**Problem:** Which lines in the records below contain the word "Contact"? Copy each one.

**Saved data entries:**
>>>

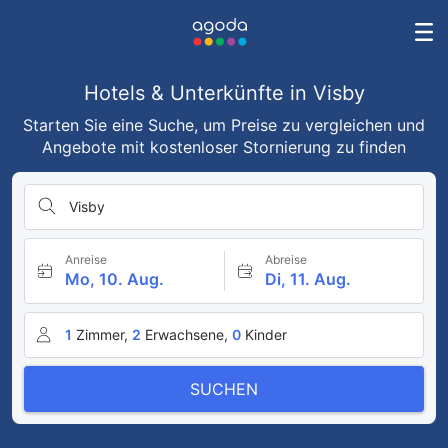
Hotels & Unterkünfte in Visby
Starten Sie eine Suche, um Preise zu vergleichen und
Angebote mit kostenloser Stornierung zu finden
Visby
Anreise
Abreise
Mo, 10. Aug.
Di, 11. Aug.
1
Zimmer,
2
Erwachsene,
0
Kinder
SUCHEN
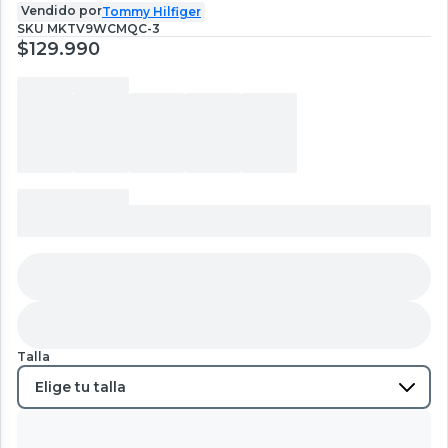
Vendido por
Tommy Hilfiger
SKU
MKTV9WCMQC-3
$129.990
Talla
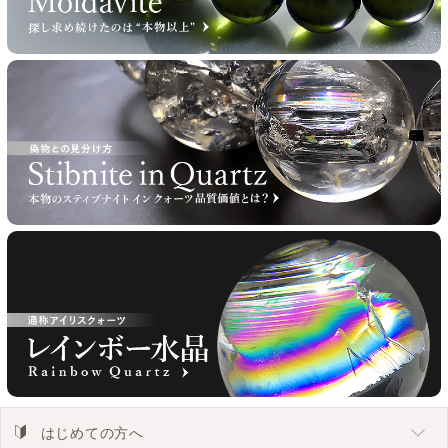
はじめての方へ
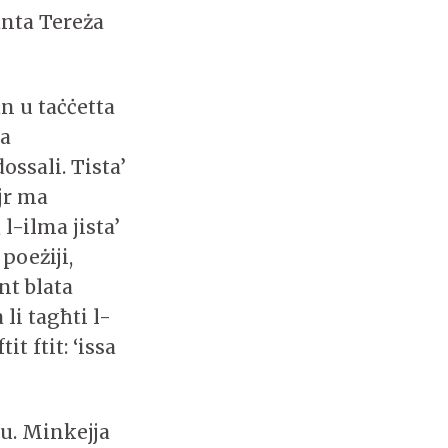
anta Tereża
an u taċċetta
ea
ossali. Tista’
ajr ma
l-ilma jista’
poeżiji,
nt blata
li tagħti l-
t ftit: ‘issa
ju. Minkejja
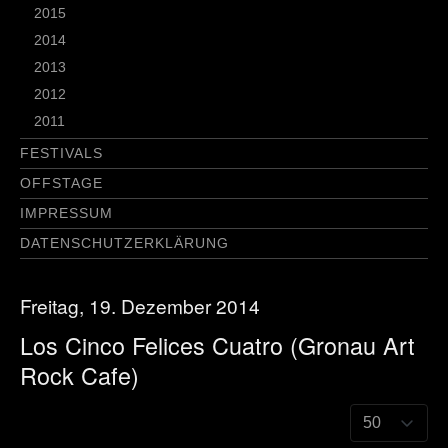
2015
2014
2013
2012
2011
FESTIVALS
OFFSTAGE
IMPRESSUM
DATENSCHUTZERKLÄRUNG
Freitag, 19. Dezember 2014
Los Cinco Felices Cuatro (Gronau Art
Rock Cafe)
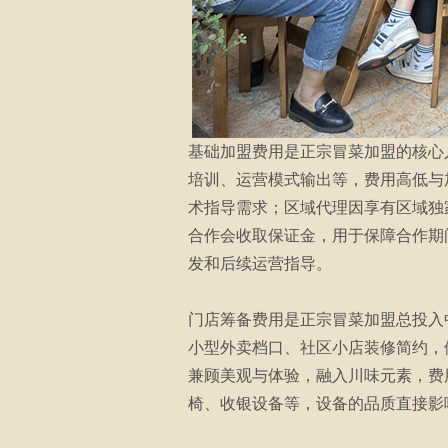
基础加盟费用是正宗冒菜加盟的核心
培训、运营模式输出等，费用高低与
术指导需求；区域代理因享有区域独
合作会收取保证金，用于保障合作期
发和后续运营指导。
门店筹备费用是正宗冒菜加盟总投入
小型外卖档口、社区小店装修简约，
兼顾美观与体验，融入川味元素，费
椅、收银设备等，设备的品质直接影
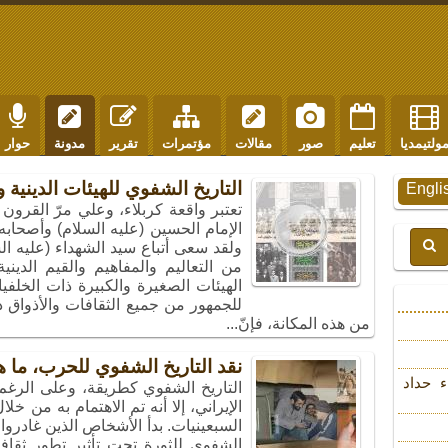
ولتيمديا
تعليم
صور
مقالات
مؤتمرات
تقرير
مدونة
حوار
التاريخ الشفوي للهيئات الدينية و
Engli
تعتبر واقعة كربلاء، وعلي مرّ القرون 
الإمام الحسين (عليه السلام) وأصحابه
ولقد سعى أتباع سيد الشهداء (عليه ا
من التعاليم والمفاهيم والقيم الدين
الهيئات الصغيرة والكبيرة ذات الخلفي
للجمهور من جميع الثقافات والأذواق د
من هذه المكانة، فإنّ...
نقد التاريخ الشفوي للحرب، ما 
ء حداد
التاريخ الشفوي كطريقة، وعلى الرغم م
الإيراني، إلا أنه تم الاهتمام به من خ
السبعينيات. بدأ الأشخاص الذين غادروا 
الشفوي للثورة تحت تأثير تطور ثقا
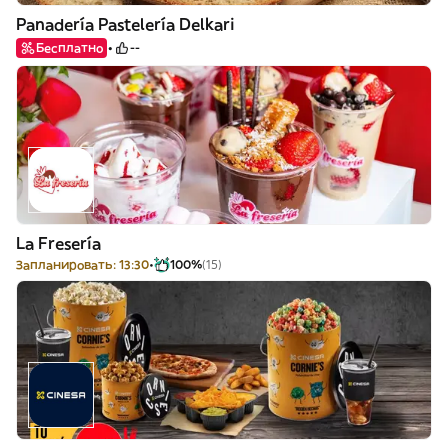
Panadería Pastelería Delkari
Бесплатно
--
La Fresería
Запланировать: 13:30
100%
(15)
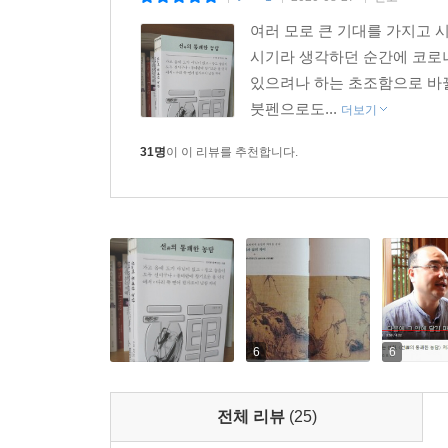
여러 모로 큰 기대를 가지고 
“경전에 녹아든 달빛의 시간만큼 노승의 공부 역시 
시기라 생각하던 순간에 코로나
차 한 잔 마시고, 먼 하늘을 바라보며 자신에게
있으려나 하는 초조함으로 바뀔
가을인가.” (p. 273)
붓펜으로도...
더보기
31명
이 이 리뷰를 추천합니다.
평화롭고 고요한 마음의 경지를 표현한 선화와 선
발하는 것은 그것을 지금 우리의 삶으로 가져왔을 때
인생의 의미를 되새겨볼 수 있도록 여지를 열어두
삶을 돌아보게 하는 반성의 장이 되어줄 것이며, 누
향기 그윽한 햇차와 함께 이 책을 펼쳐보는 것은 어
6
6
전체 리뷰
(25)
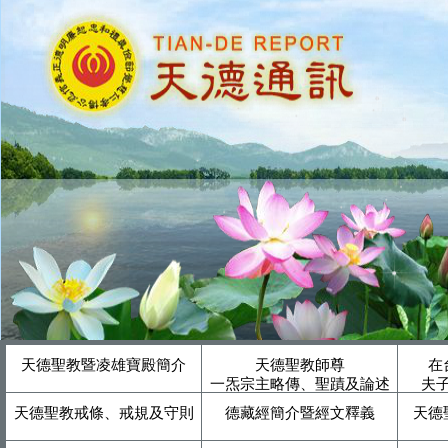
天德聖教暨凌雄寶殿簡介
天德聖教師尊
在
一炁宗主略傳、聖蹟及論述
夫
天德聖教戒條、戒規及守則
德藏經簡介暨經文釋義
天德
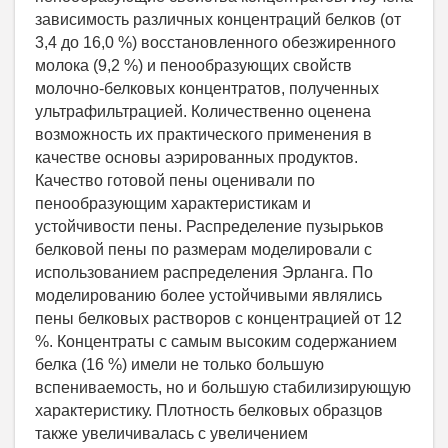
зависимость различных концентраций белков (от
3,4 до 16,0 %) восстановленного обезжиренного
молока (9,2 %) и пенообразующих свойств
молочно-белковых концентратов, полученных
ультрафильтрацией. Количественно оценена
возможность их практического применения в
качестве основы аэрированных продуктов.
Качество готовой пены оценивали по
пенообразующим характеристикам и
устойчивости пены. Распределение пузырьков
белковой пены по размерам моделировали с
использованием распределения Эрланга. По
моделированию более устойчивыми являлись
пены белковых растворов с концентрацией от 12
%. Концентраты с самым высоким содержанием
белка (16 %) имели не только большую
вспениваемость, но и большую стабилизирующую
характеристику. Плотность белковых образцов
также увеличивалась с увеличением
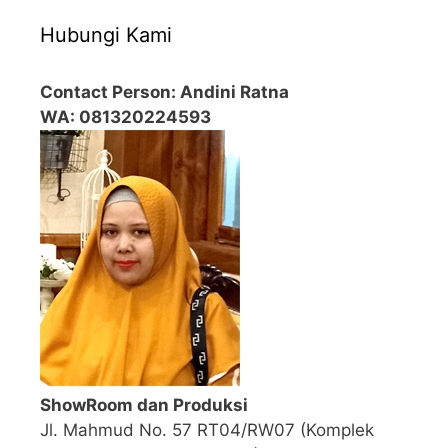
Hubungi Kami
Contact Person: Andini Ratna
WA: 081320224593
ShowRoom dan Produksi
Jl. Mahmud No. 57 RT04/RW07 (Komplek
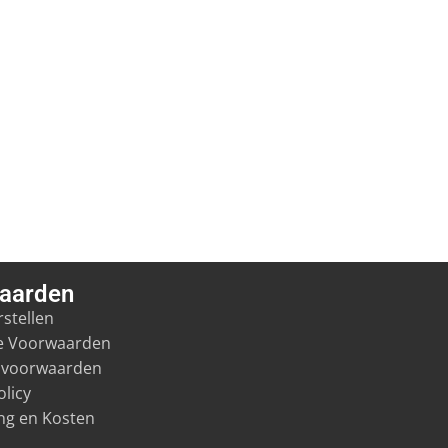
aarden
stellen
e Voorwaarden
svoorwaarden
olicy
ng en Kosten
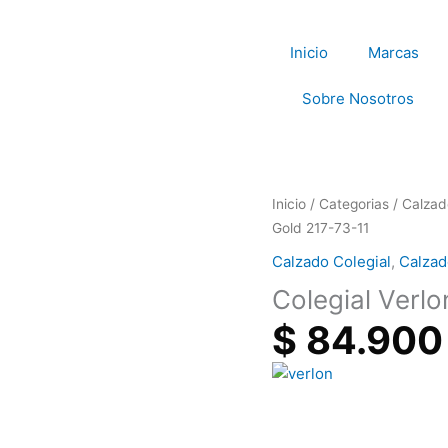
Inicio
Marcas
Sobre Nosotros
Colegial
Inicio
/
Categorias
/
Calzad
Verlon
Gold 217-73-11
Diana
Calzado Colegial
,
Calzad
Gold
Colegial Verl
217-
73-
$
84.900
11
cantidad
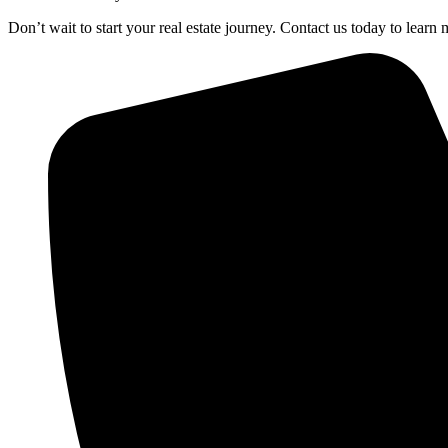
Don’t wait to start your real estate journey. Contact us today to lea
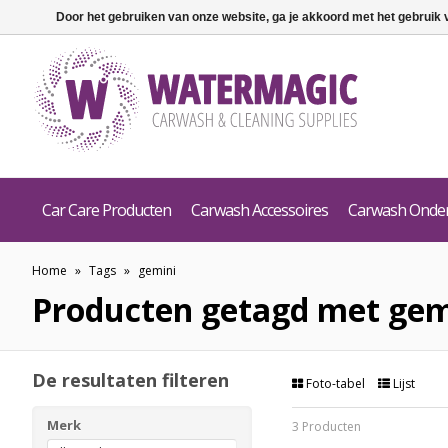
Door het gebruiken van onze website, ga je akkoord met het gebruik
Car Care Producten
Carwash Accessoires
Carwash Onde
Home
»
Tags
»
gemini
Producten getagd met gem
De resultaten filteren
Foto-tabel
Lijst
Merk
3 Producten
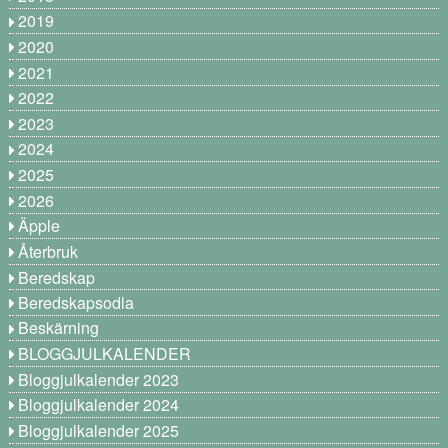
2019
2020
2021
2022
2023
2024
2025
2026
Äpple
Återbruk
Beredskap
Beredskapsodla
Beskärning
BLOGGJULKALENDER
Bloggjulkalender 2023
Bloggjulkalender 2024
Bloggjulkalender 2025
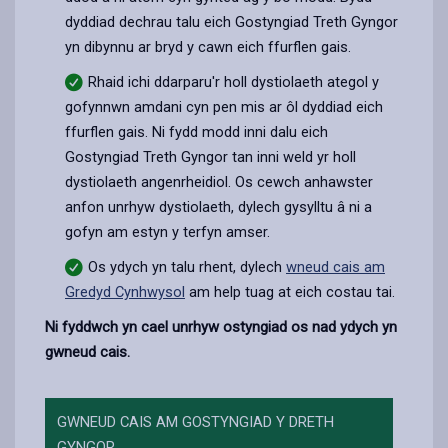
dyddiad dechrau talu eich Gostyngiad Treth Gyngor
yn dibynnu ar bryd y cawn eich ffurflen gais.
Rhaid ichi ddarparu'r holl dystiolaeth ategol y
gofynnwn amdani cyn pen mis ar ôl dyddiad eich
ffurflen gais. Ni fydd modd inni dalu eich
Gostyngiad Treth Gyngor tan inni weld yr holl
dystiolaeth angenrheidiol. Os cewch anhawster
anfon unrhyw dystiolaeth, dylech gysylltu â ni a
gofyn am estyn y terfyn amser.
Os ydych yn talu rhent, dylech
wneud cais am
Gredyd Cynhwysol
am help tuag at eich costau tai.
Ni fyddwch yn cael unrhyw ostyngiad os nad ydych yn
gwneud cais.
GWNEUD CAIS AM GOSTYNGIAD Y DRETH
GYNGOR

<<<

**Result:**
Contact Person: Andini Ratna
Don’t wait to start your real estate journey. Contact us today to lea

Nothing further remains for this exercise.